See the [deployment guide](https://docs.authorizer.dev/deployment) to spin one up.

## Install

```bash
pip install authorizer-py
```

## Initialize the client

| Parameter | Required | Description |
|---|---|---|
| `client_id` | Yes | Your Authorizer app's client ID |
| `authorizer_url` | Yes | Base URL of your Authorizer instance (no trailing slash) |
| `redirect_url` | No | Default redirect URL used by magic-link and forgot-password flows |
| `extra_headers` | No | Additional headers sent on every request (e.g. custom `Origin`) |

**Sync:**

```python
from authorizer import AuthorizerClient

client = AuthorizerClient(
    client_id="YOUR_CLIENT_ID",
    authorizer_url="https://your-instance.authorizer.dev",
)
# use as a context manager to auto-close the HTTP session
with AuthorizerClient(
    client_id="YOUR_CLIENT_ID",
    authorizer_url="https://your-instance.authorizer.dev",
) as client:
    ...
```

**Async:**

```python
from authorizer import AsyncAuthorizerClient

async with AsyncAuthorizerClient(
    client_id="YOUR_CLIENT_ID",
    authorizer_url="https://your-instance.authorizer.dev",
) as client:
    ...
```

## Usage

### Login

```python
from authorizer import AuthorizerClient, LoginRequest

with AuthorizerClient(
    client_id="YOUR_CLIENT_ID",
    authorizer_url="https://your-instance.authorizer.dev",
) as client:
    token = client.login(LoginRequest(email="user@example.com", password="Abc@123"))
    if token.user:
        print("Logged in as:", token.user.email)
    print("access_token:", token.access_token)
```

> **Note (Authorizer >= v2.3.0):** the server's CSRF guard requires an `Origin`
> header on state-changing requests. The client sends the Authorizer server's
> own origin by default, which always passes. If your instance restricts
> `ALLOWED_ORIGINS`, pass your app's origin instead via `extra_headers`:
> `{"Origin": "https://your-app.com"}`.

## Fine-grained authorization (FGA)

Authorizer supports OpenFGA-style relationship-based access control. The subject
of a permission check defaults to the authenticated caller — it is pinned
server-side from the `Authorization` header you supply.
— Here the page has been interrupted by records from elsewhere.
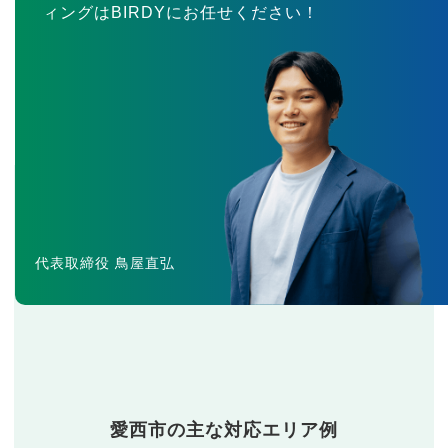
ィングはBIRDYにお任せください！
代表取締役 鳥屋直弘
愛西市の主な対応エリア例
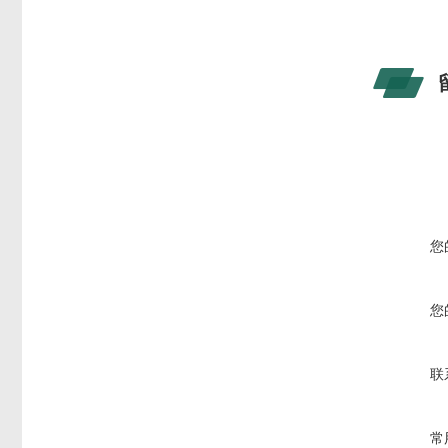
您
您
联
常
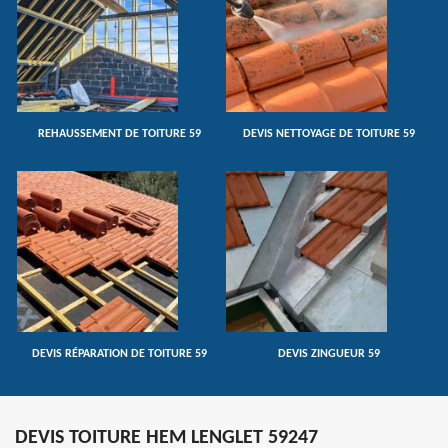
REHAUSSEMENT DE TOITURE 59
DEVIS NETTOYAGE DE TOITURE 59
DEVIS RÉPARATION DE TOITURE 59
DEVIS ZINGUEUR 59
DEVIS TOITURE HEM LENGLET 59247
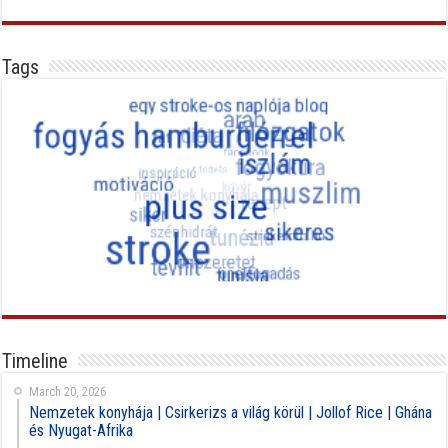
Tags
Timeline
March 20, 2026
Nemzetek konyhája | Csirkerizs a világ körül | Jollof Rice | Ghána
és Nyugat-Afrika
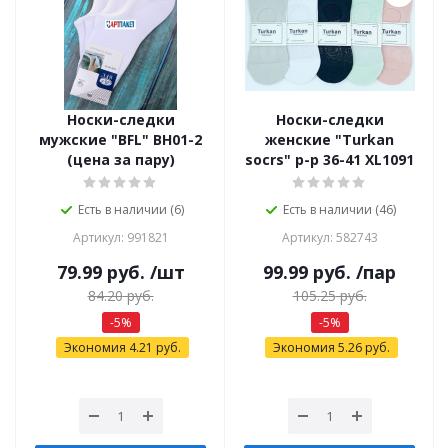
Носки-следки
Носки-следки
мужские "BFL" ВН01-2
женские "Turkan
(цена за пару)
socrs" р-р 36-41 XL1091
Есть в наличии (6)
Есть в наличии (46)
Артикул: 991821
Артикул: 582743
79.99
руб.
/шт
99.99
руб.
/пар
84.20
руб.
105.25
руб.
-
5
%
-
5
%
Экономия
4.21
руб.
Экономия
5.26
руб.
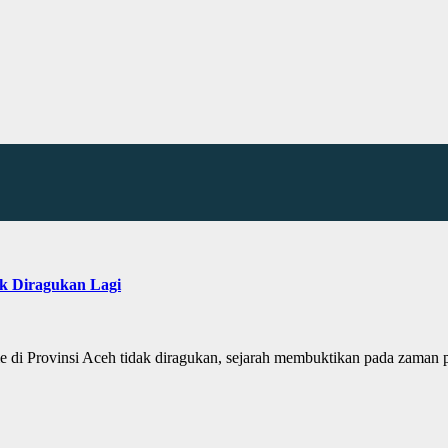
ak Diragukan Lagi
isme di Provinsi Aceh tidak diragukan, sejarah membuktikan pada zama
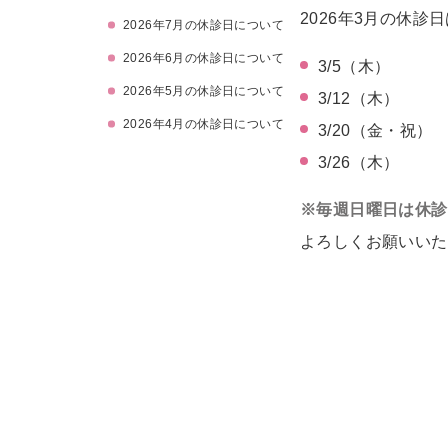
2026年3月の休診
2026年7月の休診日について
2026年6月の休診日について
3/5（木）
2026年5月の休診日について
3/12（木）
2026年4月の休診日について
3/20（金・祝）
3/26（木）
※毎週日曜日は休診
よろしくお願いいた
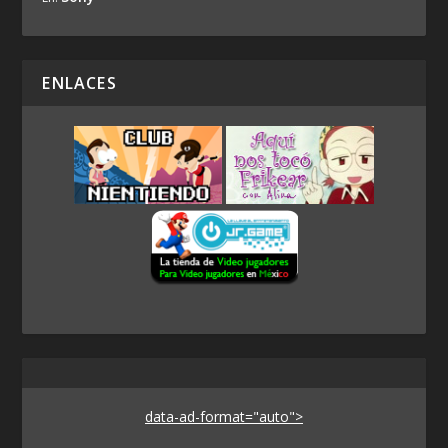
ENLACES
data-ad-format="auto">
The optional `user`
field on `CheckPermissionsRequest` / `ListPermissionsRequest` is honored only
for super-admins or when the value matches the caller's own identity.

```python
from authorizer import (
    AuthorizerClient,
    CheckPermissionsRequest,
    ListPermissionsRequest,
    PermissionCheckInput,
)

client = AuthorizerClient("YOUR_CLIENT_ID", "https://your-instance.authorizer.dev")
auth = {"Authorization": "Bearer USER_ACCESS_TOKEN"}

# Check multiple relations in one call
checks = client.check_permissions(
    CheckPermissionsRequest(
        checks=[
            PermissionCheckInput(relation="can_view", object="document:1"),
            PermissionCheckInput(relation="can_edit", object="document:1"),
        ]
    ),
    headers=auth,
)
for r in checks.results:
    print(r.relation, r.object, r.allowed)

# List all objects the caller can view
accessible = client.list_permissions(
    ListPermissionsRequest(relation="can_view", object_type="document"),
    headers=auth,
)
print("can view:", accessible.objects)
client.close()
```

## License

Apache-2.0 — see [LICENSE](LICENSE) for details.